The recent decision by the Central Cabinet to raise the age of marriage of girls from 18 years to 21 years does not even pretend to address the ground level concerns regarding prevention of child marriages.

There is no doubt that early marriage has severely adverse effects on the health, education and social life of girls but the mere raising of age of marriage from 18 years to 21 years for girls is not going to bring any positive results in preventing child marriages. Statistics show that the mean age of marriage in India is around 22 years i.e. that most women are in any case marrying above the age of 21years. However it is a matter of concern that nearly 27% of the marriages remain below the legal age of marriage. Instead of raising the legal age of marriage, the government should have come forward with concrete steps for the implementation of the existing legal age. During the Covid lockdown period the loss of jobs of parents, the closure of schools and other factors led to massive rise in child marriages across the country, and the Modi government did nothing to respond to that crisis. Now by raising the legal age of marriage it wants to make a pretense of being concerned about this issue, without taking any real responsibility.

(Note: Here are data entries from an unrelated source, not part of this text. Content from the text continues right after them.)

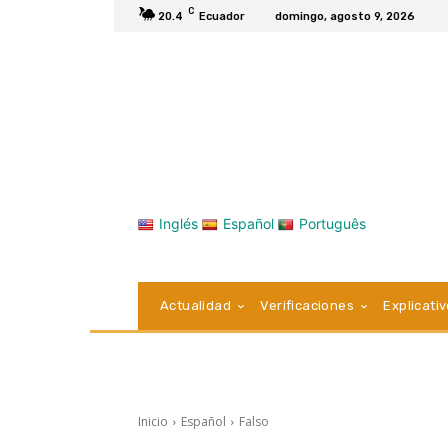
C
20.4
Ecuador
domingo, agosto 9, 2026
Inglés
Español
Português
Actualidad
Verificaciones
Explicati
Inicio
Español
Falso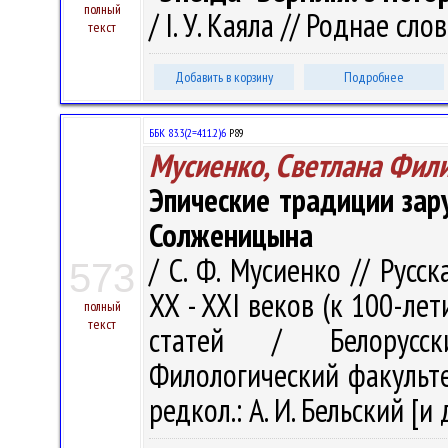
полный
/ І. У. Каяла // Роднае сло
текст
Добавить в корзину
Подробнее
ББК 83.3(2=411.2)6
Р89
Мусиенко, Светлана Фил
Эпические традиции зар
Солженицына
/ С. Ф. Мусиенко // Русс
573
XX - XXI веков (к 100-ле
полный
текст
статей / Белорусски
Филологический факультет 
редкол.: А. И. Бельский [и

We already have a stringent law on paper and which has proved inadequate on the ground. In 2006 the Prohibition of Child Marriages Act was passed with provisions for the prevention, detection and punishment. The law provided for rigorous punishment along with fine for men above the age of 21 years who marry below-age girls as also for those (parents or others) who organize such marriages. The law also provided for the appointment of Child Marriage Prevention Officers (CMPO) who were empowered to ensure implementation of the law. All these provisions remained on paper, and in reality, across the country state governments failed to appoint CMPOs and showed unforgivable apathy towards framing of rules.

Nearly ten years after the Prohibition of Child Marriages Act, 2006 was passed, in 2015, the CAG came out with damning reports against Maharashtra and Gujarat. The CAG found that in both these states there was rampant under-reporting of child marriages, that CMPO had not been appointed, that the conviction rate was pathetic in Maharashtra and Gujarat notching a ‘zero’ in conviction. Such reports are only indicative and the situation was more or less the same across India.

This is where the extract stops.